Potsdam-Mittelmark: 2006: Mühlenwunder und Kanal-Geschichte
Was war wichtig im Jahr 2006 in Werder · Havelland: Tops und Flops
Stand:
Umleitung für Ortsumgehung
13. Februar: Mit der Gründung der Bürgerinitiative „Rettet den See“ wird die Protestgemeinde gegen die Potsdamer Ortsumgehung größer. Auch in der Arbeitsgemeinschaft von Vertretern aus Potsdam und Potsdam Mittelmark gibt es Widerstände: Die AG scheitert schließlich an ihrem Auftrag, der Planung für ein erstes Teilstück der Ortsumgehung über den Templiner See den Weg zu bereiten. Am 4. Dezember dann verkündet SPD-Verkehrsexperte Jörg Vogelsänger seine Sicht auf die Dinge: Angesichts des Streitpotenzials wird es zumindest bis zum Jahr 2015 kein Geld vom Bund für die Ortsumgehung geben. Der achtstreifige Ausbau der A 10 zwischen Dreieck Nuthetal und Dreieck Potsdam hat Priorität.
Bizarrer Schulstreit
22. Februar: Die sinkenden Schülerzahlen führen zu einem bizarren Schlagabtausch zwischen den Gymnasien in Michendorf und Beelitz. Der Michendorfer Schulleiter fühlt sich durch ein Schreiben einer Beelitzer Elterninitiative angegriffen – und macht dies öffentlich. Am 16. März werden dann die Schulanmeldezahlen bekannt: Die Schulreform hat einen Run auf die Gymnasien zur Folge, die Streithähne haben beide keine Probleme, neue Klassen zu bilden. Für die Oberschulen Caputh, Neuseddin und Stahnsdorf bedeuten die Zahlen indes das Aus.
Tierparktiere werden verkauft
2. April: Der Geltower Tierpark verkauft seine 350 Tiere. Am 2. April gibt es einen ersten Verkaufstag. Für die Tierparkflächen auf dem Geltower Franzensberg laufen die Genehmigungen und Pachtverträge aus.
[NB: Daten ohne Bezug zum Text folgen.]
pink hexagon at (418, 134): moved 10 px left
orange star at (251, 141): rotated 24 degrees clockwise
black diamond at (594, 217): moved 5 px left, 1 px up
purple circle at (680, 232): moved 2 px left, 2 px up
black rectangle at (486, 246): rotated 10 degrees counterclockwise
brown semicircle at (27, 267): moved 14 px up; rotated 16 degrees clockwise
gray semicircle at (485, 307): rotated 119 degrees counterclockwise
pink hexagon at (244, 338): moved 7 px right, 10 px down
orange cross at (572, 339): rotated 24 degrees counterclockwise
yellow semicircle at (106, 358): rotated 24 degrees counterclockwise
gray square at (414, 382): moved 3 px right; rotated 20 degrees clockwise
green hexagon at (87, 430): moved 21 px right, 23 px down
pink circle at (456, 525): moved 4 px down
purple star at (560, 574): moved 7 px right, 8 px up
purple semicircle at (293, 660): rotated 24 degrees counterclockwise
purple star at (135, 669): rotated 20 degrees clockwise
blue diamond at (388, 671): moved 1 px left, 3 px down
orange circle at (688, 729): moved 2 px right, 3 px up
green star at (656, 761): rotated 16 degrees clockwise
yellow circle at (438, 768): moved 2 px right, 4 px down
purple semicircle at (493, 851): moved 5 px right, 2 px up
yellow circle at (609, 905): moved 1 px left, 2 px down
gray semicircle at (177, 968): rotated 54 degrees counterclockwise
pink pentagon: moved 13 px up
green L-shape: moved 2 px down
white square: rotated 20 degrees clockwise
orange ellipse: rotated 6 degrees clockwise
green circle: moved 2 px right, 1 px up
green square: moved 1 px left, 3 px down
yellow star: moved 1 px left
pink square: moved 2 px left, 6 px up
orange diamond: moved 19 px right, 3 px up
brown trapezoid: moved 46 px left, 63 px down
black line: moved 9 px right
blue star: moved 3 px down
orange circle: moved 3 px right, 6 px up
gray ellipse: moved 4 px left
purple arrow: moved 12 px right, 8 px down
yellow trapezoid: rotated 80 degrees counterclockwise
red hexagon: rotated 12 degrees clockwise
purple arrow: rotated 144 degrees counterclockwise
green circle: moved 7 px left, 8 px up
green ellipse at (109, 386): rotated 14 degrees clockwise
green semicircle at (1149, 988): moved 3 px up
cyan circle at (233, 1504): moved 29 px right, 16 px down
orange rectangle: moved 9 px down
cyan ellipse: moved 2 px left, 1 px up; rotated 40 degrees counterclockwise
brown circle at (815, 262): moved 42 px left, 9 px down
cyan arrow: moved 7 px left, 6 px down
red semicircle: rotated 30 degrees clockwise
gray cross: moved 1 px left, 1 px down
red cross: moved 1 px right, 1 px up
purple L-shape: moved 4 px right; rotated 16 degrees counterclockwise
Pläne für einen Umzug auf die Löcknitz-Halbinsel in Petzow sind gescheitert: Die BVVG als Eigentümer schreibt die Fläche aus. Unter den Bewerbern ist der Petzower Touristikunternehmer Axel Hilpert.
Werder wird zum Fernsehstar
21. Mai: In einer TV-Dokuserie von Kabel Eins wird in den Havelauen Werder (Havel) Deutschlands luxuriösestes Ferienhaus gebaut: Eine Wohnmühle, auf deren beweglichen Flügeln Sonnenkollektoren montiert sind. Anfang April beginnt die Ausstrahlung, in der letzten Folge am 1. Juni wird die Mühle verlost. Die Gewinner aus Langenhagen bei Hannover lassen die Mühle durch die LBS verkaufen. Die Bekanntheit sorgt für neue Investoren: Ebenfalls aus Langenhagen kommt die Firma Holtmann, die auf der anderen Havelbuchtseite am 8. Juli den Bau einer Ferienhaussiedlung ankündigt.
Verlängerte Spargelsaison
24. Juni: Die Beelitzer Spargelbauern brechen mit einer Jahrhunderte langen Tradition: Mehrere Landwirte verlängern wegen der starken Ernteausfälle auf Grund niedriger Temperaturen die Saison, die normalerweise am Johannistag endet. Regen und für die Jahreszeit viel zu kühle Temperaturen hatten bereits ein dickes Loch in die Kassen vieler Spargelbauern gerissen. Der Spargel braucht zum Wachsen 20 Grad, die Temperaturen lagen deutlich darunter. Es gibt auch Kritik von Spargelbauern, die nicht mitmachen: Die Pflanzen würden die Pause benötigen, um sich zu regenerieren.
Beelitzer Mühlenwunder
27. Juli: Die alte Beelitzer Bockwindmühle dreht sich wieder: Innerhalb weniger Monate wurde die alte Mühlenruine demontiert, restauriert und einige Meter weiter wieder neu aufgestellt. Als „Mühlenvater“ gilt der pensionierte Zimmermann Karl Gedicke – er hatte die Rekonstruktion angeschoben und einen Förderverein gegründet. Kosten des Mühlenbaus: 300 000 Euro. 235 000 Euro kamen aus Fördermitteln. Der Rest wurde bei Sponsoren zusammen getrommelt, Hauptsponsor war der Beelitzer Bauunternehmer Thomas Schielicke. Zur Spargelsaison 2007 wird nebenan der „Mühlenhof Beelitz“ seine Tore öffnen.
In einem Boot
28. Juli: Die Anrainer der Potsdamer und Brandenburger Havelseen rücken beim Ausbau des Wassertourismus eng zusammen: Bei einer Dampferfahrt auf der MS Werder gründen die Kommunen Potsdam, Werder (Havel), Schwielowsee, Groß Kreutz, Ketzin und Brandenburg (Havel) die Initiative WIR. Man ist sich einig: Der Ausbau des Wassertourismus soll eine Zukunfts- und Schwerpunktaufgabe der Region werden. Er müsse deshalb abgestimmt weiter entwickelt werden, wie es in einer Vereinbarung heißt. In einer Studie soll eine gemeinsame Marketingstrategie dargestellt werden.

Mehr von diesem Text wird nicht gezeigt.